C'est le schéma le plus fréquent qu'on observe. Les agences créatives dépensent de l'énergie à chercher de nouveaux prospects sur LinkedIn ou par prospection directe, et laissent dormir la base la plus chaude qu'elles possèdent : les gens qui les connaissent déjà.
Ce guide répond à une question simple : comment une agence créative de 5 à 30 personnes lance une newsletter B2B qui sert vraiment à quelque chose, sans y passer un mi-temps et sans se noyer dans les outils.
On y couvre la ligne éditoriale (quoi raconter, dans quel ordre), le choix d'outil, la cadence tenable, la manière de trouver des abonnés qui lisent vraiment, et la façon de transformer cette lecture en rendez-vous commerciaux sans jamais avoir l'air de vendre à chaque numéro. Rien de théorique : tout vient de ce qu'on a testé, raté, puis corrigé sur notre propre newsletter et celle de nos clientes agences.
Mis à jour le 11 juillet 2026
Pourquoi une newsletter change la donne pour une agence créative
Soyons honnêtes deux minutes : la newsletter a mauvaise réputation. On l'associe à des envois génériques bourrés de promos, ouverts distraitement puis oubliés. Ce n'est pas ce dont on parle ici.
Une newsletter B2B bien tenue n'est pas un canal d'acquisition au sens où LinkedIn peut l'être. C'est un canal de rétention et de conversion lente.
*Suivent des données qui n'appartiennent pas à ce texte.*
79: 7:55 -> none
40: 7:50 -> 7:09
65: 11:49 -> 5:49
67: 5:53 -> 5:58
Elle ne trouve pas de nouveaux prospects, elle transforme des contacts tièdes, ceux qui vous ont déjà croisé une fois, en clients qui reviennent ou en prescripteurs actifs.
Contrairement à LinkedIn, où l'algorithme décide qui voit votre contenu, la newsletter arrive directement dans une boîte de réception. Pas d'intermédiaire, pas de portée aléatoire. Chaque envoi touche exactement les personnes qui ont choisi de vous lire. Le taux de clic B2B moyen atteint 3,2 % , contre 2,1 % en B2C. Une audience B2B ouvre moins facilement, mais s'engage davantage une fois dans le contenu. C'est exactement le profil qu'une agence créative recherche : peu de volume, forte qualité.
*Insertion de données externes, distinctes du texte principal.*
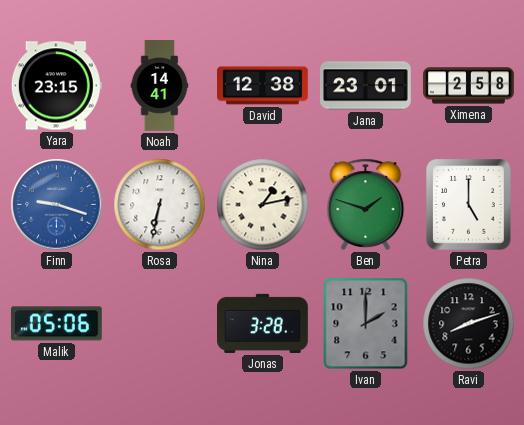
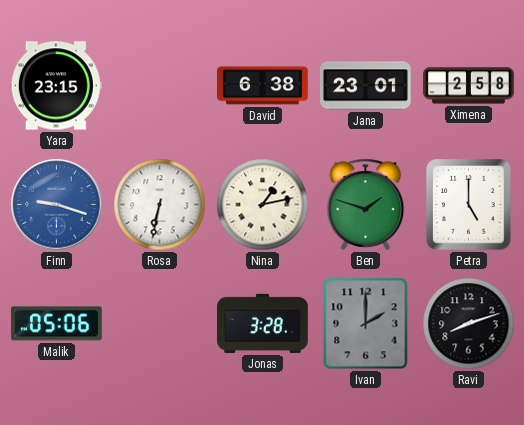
Noah: 14:41 -> none
David: 12:38 -> 6:38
Le paradoxe de la base dormante
La plupart des agences créatives ont déjà, dans leur CRM ou leur boîte mail, une base de 200 à 800 contacts qualifiés. D'anciens prospects non convertis, des clients d'un projet ponctuel, des partenaires croisés en salon. Cette base ne coûte rien à activer. Et pourtant, elle reste silencieuse chez la quasi-totalité des agences qu'on rencontre.
Newsletter ou réseaux sociaux, faut-il choisir ?
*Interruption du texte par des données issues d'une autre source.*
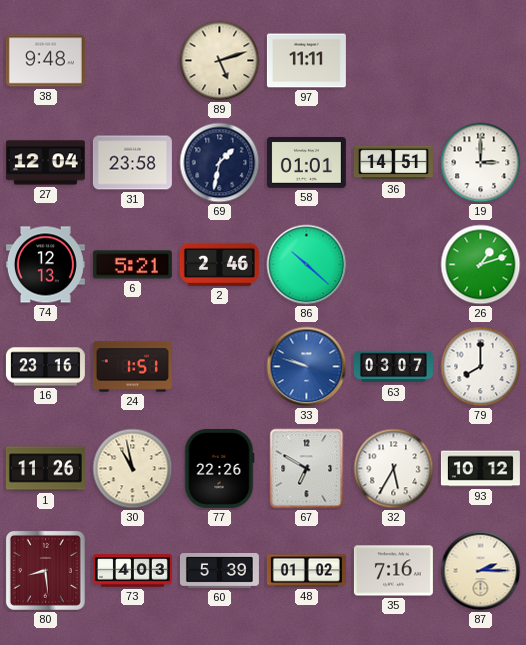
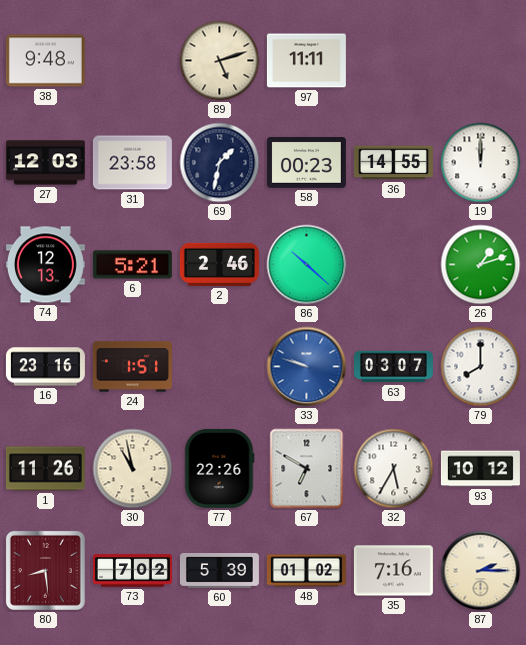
27: 12:04 -> 12:03
58: 01:01 -> 00:23
36: 14:51 -> 14:55
19: 3:00 -> 12:00
73: 4:03 -> 7:02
Non, et c'est une fausse opposition qu'on entend souvent en appel découverte. LinkedIn et la newsletter ne jouent pas le même rôle dans votre entonnoir. LinkedIn vous fait découvrir par des gens qui ne vous connaissent pas encore. La newsletter entretient la relation avec ceux qui vous connaissent déjà un peu.
En vrai, l'ordre logique pour une agence qui part de zéro, c'est de construire d'abord une présence LinkedIn (voir notre guide sur la prospection multicanale), puis de rediriger cette audience vers la newsletter pour la nourrir sur la durée. LinkedIn attire l'attention un instant. La newsletter la retient plusieurs mois.
Le vrai sujet, c'est que la newsletter appartient à l'agence, pas à une plateforme. Un changement d'algorithme LinkedIn peut diviser votre portée par deux du jour au lendemain. Votre liste d'abonnés newsletter, elle, reste à vous, exportable, indépendante de la bonne volonté d'une plateforme tierce.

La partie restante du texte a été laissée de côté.